'''
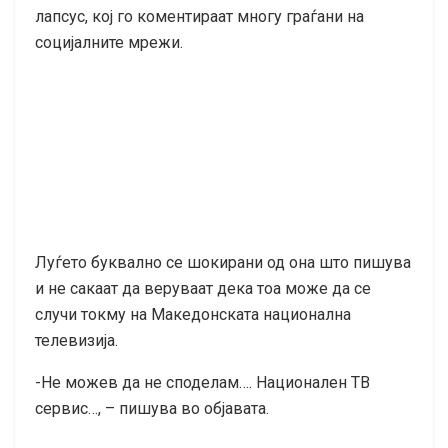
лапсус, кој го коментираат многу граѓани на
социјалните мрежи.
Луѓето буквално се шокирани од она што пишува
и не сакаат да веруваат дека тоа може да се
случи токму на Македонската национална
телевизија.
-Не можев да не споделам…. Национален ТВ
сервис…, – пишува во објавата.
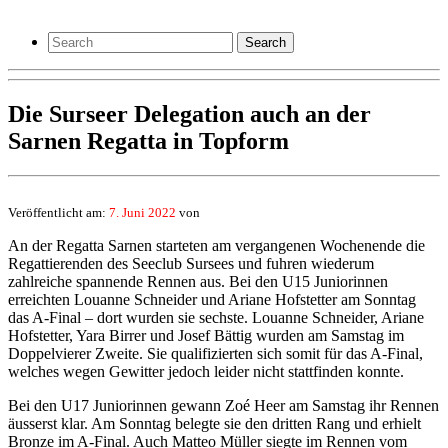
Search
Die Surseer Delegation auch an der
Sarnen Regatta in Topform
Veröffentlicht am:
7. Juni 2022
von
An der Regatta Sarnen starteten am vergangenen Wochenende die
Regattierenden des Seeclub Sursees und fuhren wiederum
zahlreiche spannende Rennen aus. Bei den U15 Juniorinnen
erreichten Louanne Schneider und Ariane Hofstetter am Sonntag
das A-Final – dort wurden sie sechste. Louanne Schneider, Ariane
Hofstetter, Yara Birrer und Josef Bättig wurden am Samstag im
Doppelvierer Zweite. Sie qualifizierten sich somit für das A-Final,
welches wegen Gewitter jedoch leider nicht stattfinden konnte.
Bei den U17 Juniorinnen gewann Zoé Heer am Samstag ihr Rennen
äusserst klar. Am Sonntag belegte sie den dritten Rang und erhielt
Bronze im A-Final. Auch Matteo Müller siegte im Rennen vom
'''
**Task description**
Copy only what lies between the line with "телевизија." and the line with "erreichten Louanne Schneider", those two lines included, exactly as given above; pictures stay out.

**Solution to the exercise**
телевизија.
-Не можев да не споделам…. Национален ТВ
сервис…, – пишува во објавата.
Search
Die Surseer Delegation auch an der
Sarnen Regatta in Topform
Veröffentlicht am:
7. Juni 2022
von
An der Regatta Sarnen starteten am vergangenen Wochenende die
Regattierenden des Seeclub Sursees und fuhren wiederum
zahlreiche spannende Rennen aus. Bei den U15 Juniorinnen
erreichten Louanne Schneider und Ariane Hofstetter am Sonntag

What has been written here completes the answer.